BRIEF:
Retype the line where "Les modalités de" appears and each line that follows it down to the last line of the records below. Leave the pictures out.

Dataset entries

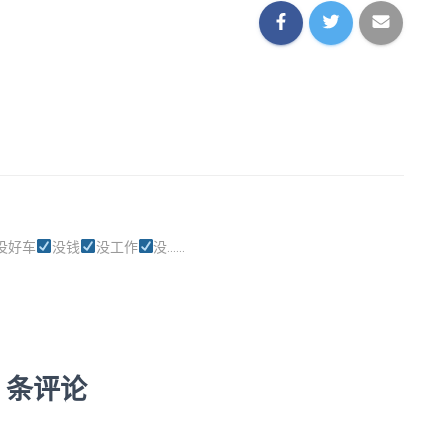
没好车
没钱
没工作
没......
4 条评论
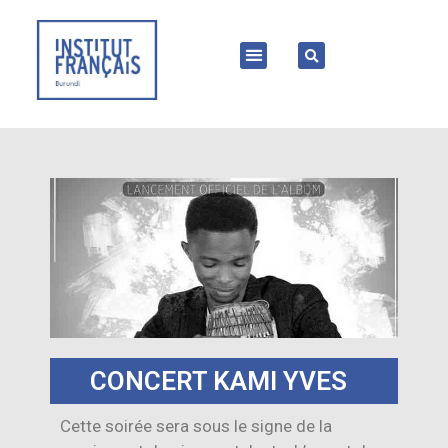
CONCERT KAMI YVES
Cette soirée sera sous le signe de la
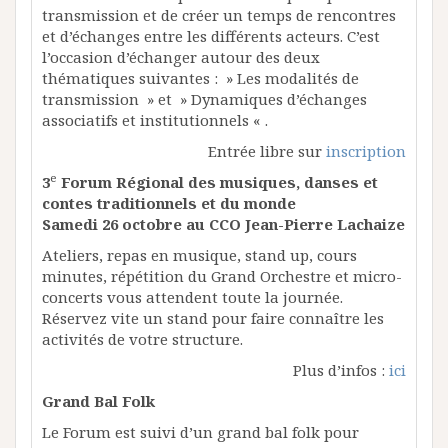
transmission et de créer un temps de rencontres
et d’échanges entre les différents acteurs. C’est
l’occasion d’échanger autour des deux
thématiques suivantes : » Les modalités de
transmission » et » Dynamiques d’échanges
associatifs et institutionnels « .
Entrée libre sur
inscription
e
3
Forum Régional des musiques, danses et
contes traditionnels et du monde
Samedi 26 octobre au CCO Jean-Pierre Lachaize
Ateliers, repas en musique, stand up, cours
minutes, répétition du Grand Orchestre et micro-
concerts vous attendent toute la journée.
Réservez vite un stand pour faire connaître les
activités de votre structure.
Plus d’infos :
ici
Grand Bal Folk
Le Forum est suivi d’un grand bal folk pour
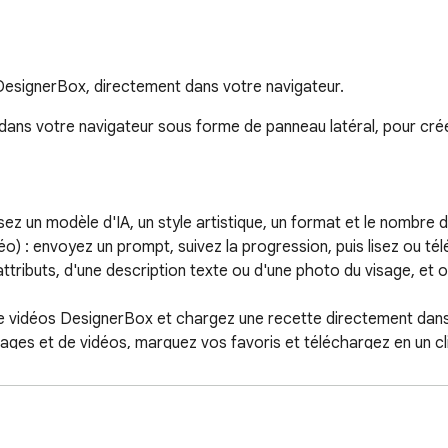
esignerBox, directement dans votre navigateur.
dans votre navigateur sous forme de panneau latéral, pour crée
ez un modèle d'IA, un style artistique, un format et le nombre de
) : envoyez un prompt, suivez la progression, puis lisez ou télé
ttributs, d'une description texte ou d'une photo du visage, et o
 vidéos DesignerBox et chargez une recette directement dans l
ages et de vidéos, marquez vos favoris et téléchargez en un cli
 l'utiliser comme référence de génération, ou sur un texte sélect
t.
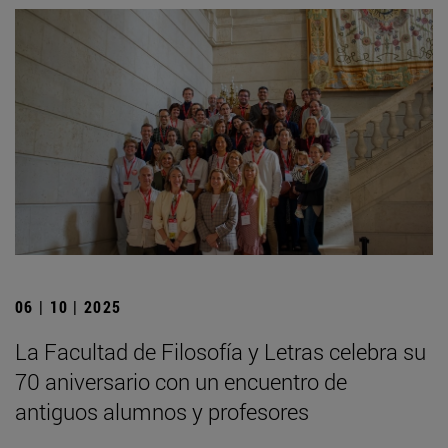
06 | 10 | 2025
La Facultad de Filosofía y Letras celebra su
70 aniversario con un encuentro de
antiguos alumnos y profesores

OUTPUT FOR THIS TASK:
thématiques suivantes : » Les modalités de
transmission » et » Dynamiques d’échanges
associatifs et institutionnels « .
Entrée libre sur
inscription
e
3
Forum Régional des musiques, danses et
contes traditionnels et du monde
Samedi 26 octobre au CCO Jean-Pierre Lachaize
Ateliers, repas en musique, stand up, cours
minutes, répétition du Grand Orchestre et micro-
concerts vous attendent toute la journée.
Réservez vite un stand pour faire connaître les
activités de votre structure.
Plus d’infos :
ici
Grand Bal Folk
Le Forum est suivi d’un grand bal folk pour
esignerBox, directement dans votre navigateur.
dans votre navigateur sous forme de panneau latéral, pour crée
ez un modèle d'IA, un style artistique, un format et le nombre de
) : envoyez un prompt, suivez la progression, puis lisez ou télé
ttributs, d'une description texte ou d'une photo du visage, et o
 vidéos DesignerBox et chargez une recette directement dans l
ages et de vidéos, marquez vos favoris et téléchargez en un cli
 l'utiliser comme référence de génération, ou sur un texte sélect
t.
06 | 10 | 2025
La Facultad de Filosofía y Letras celebra su
70 aniversario con un encuentro de
antiguos alumnos y profesores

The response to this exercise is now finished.